Exercise: All lines from the one with "- ЛАЙФСТАЙЛ (121, 169)" to the end of the entries below must be written out exactly. Leave out any other line.

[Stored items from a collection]
Content starts

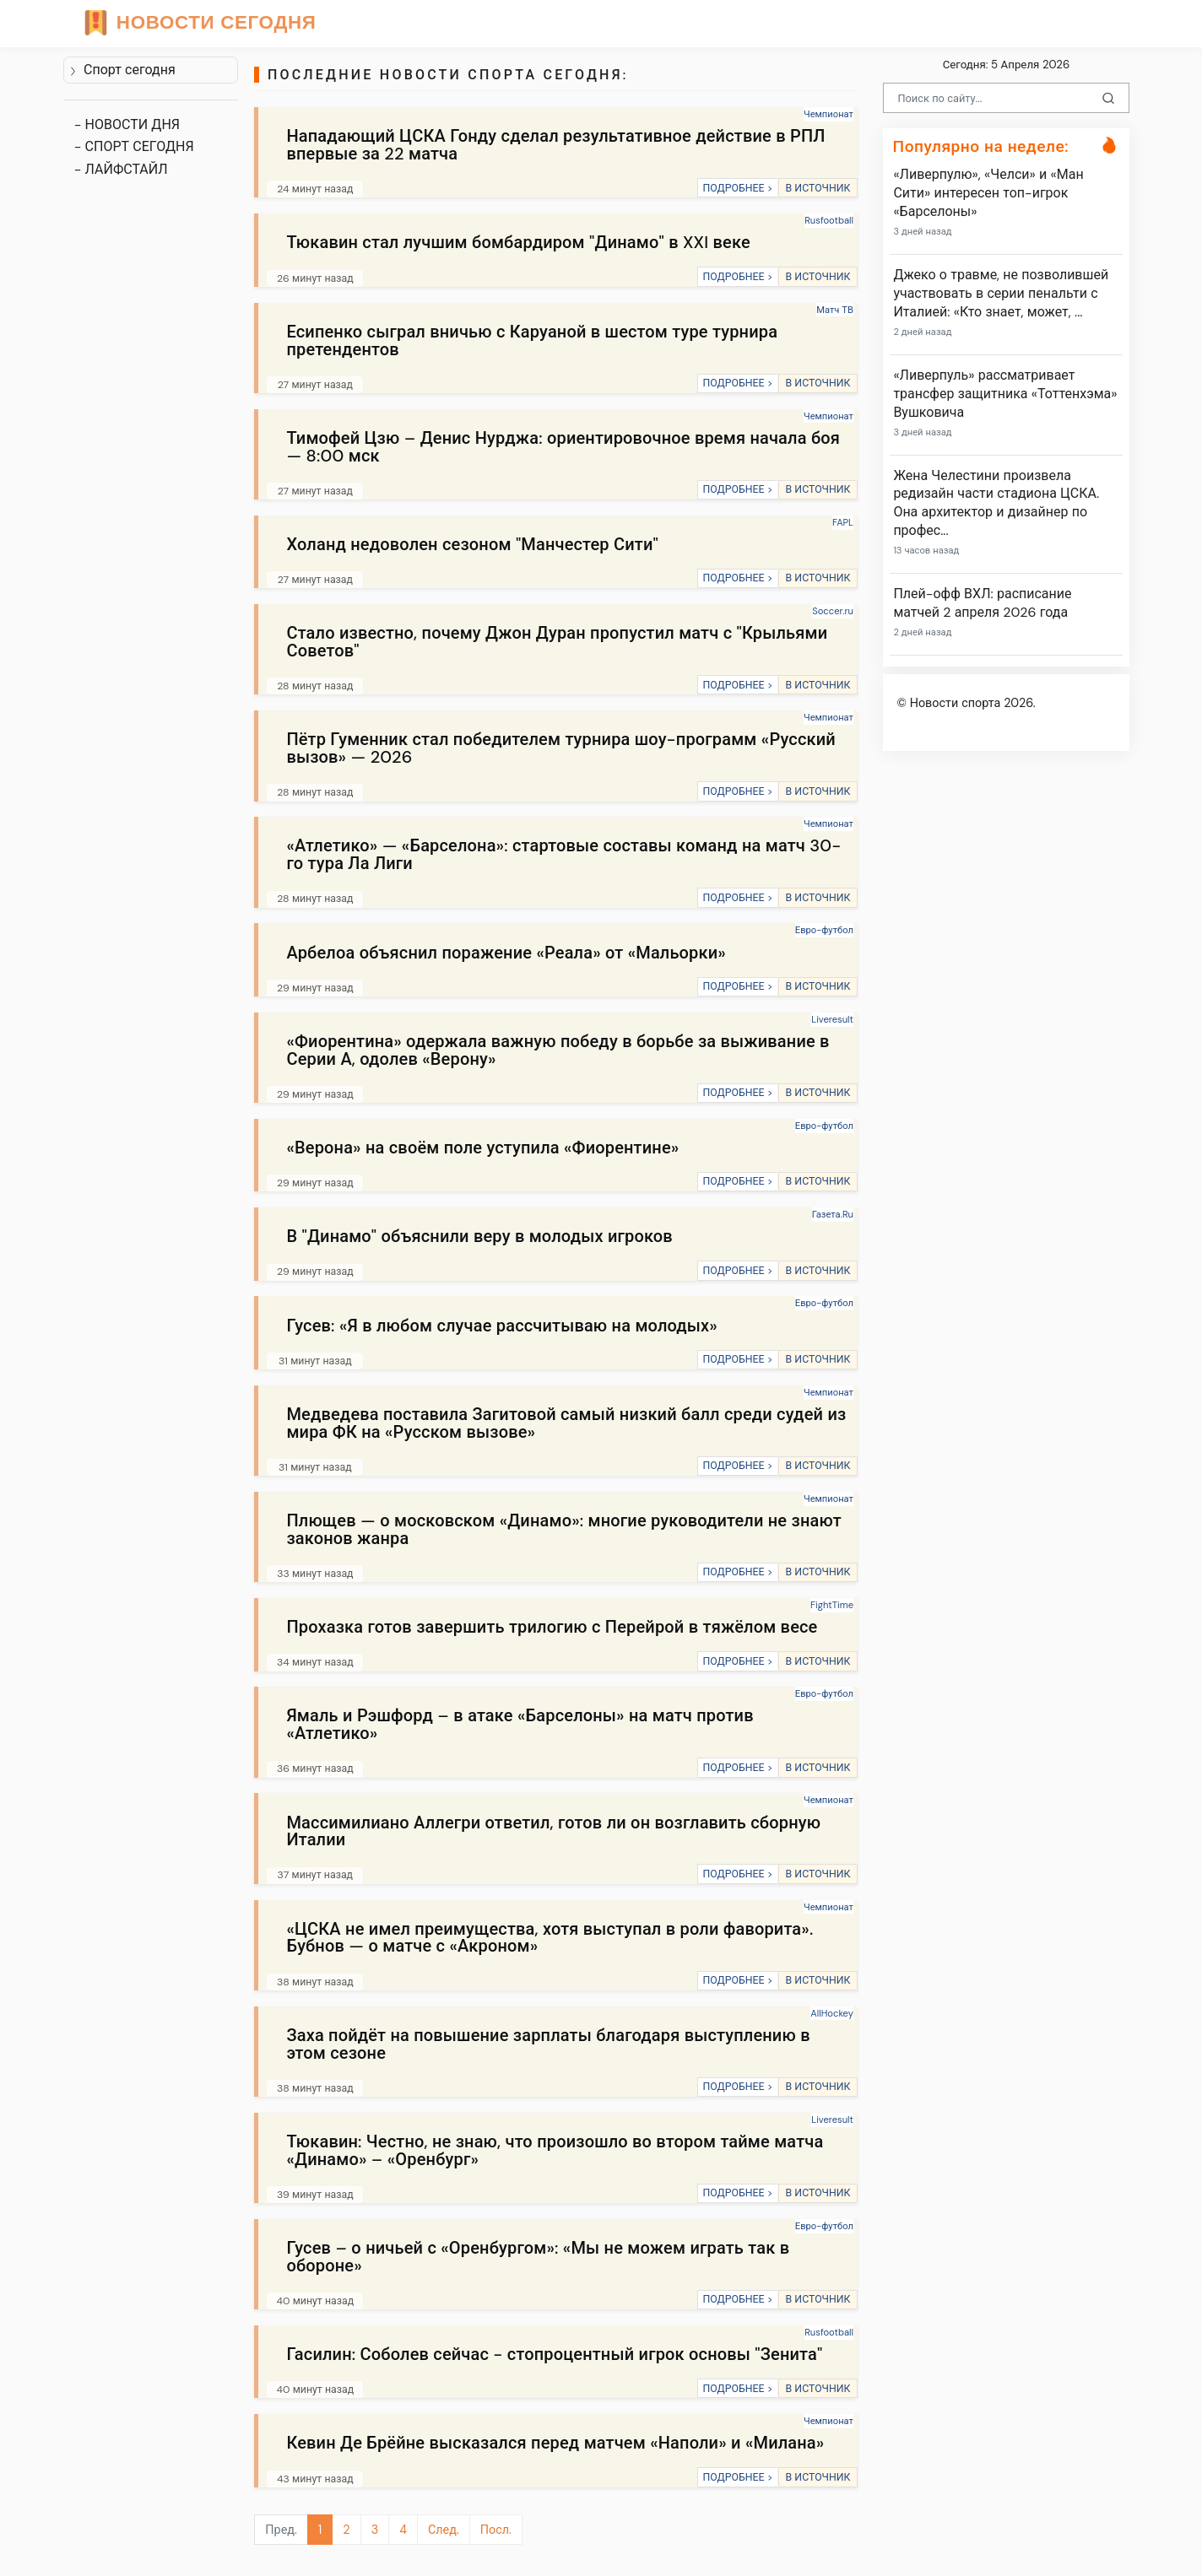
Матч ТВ (834, 310)
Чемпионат (828, 114)
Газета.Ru (832, 1214)
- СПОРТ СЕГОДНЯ (134, 146)
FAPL (842, 522)
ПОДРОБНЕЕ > (737, 188)
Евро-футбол (824, 930)
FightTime (831, 1605)
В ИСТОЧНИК (817, 188)
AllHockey (831, 2013)
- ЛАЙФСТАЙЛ (121, 169)
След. (443, 2529)
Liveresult (832, 1019)
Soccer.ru (832, 611)
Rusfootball (828, 220)
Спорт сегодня (122, 69)
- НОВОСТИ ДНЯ (127, 124)
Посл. (496, 2529)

Content ends

Finished task:
- ЛАЙФСТАЙЛ (121, 169)
След. (443, 2529)
Liveresult (832, 1019)
Soccer.ru (832, 611)
Rusfootball (828, 220)
Спорт сегодня (122, 69)
- НОВОСТИ ДНЯ (127, 124)
Посл. (496, 2529)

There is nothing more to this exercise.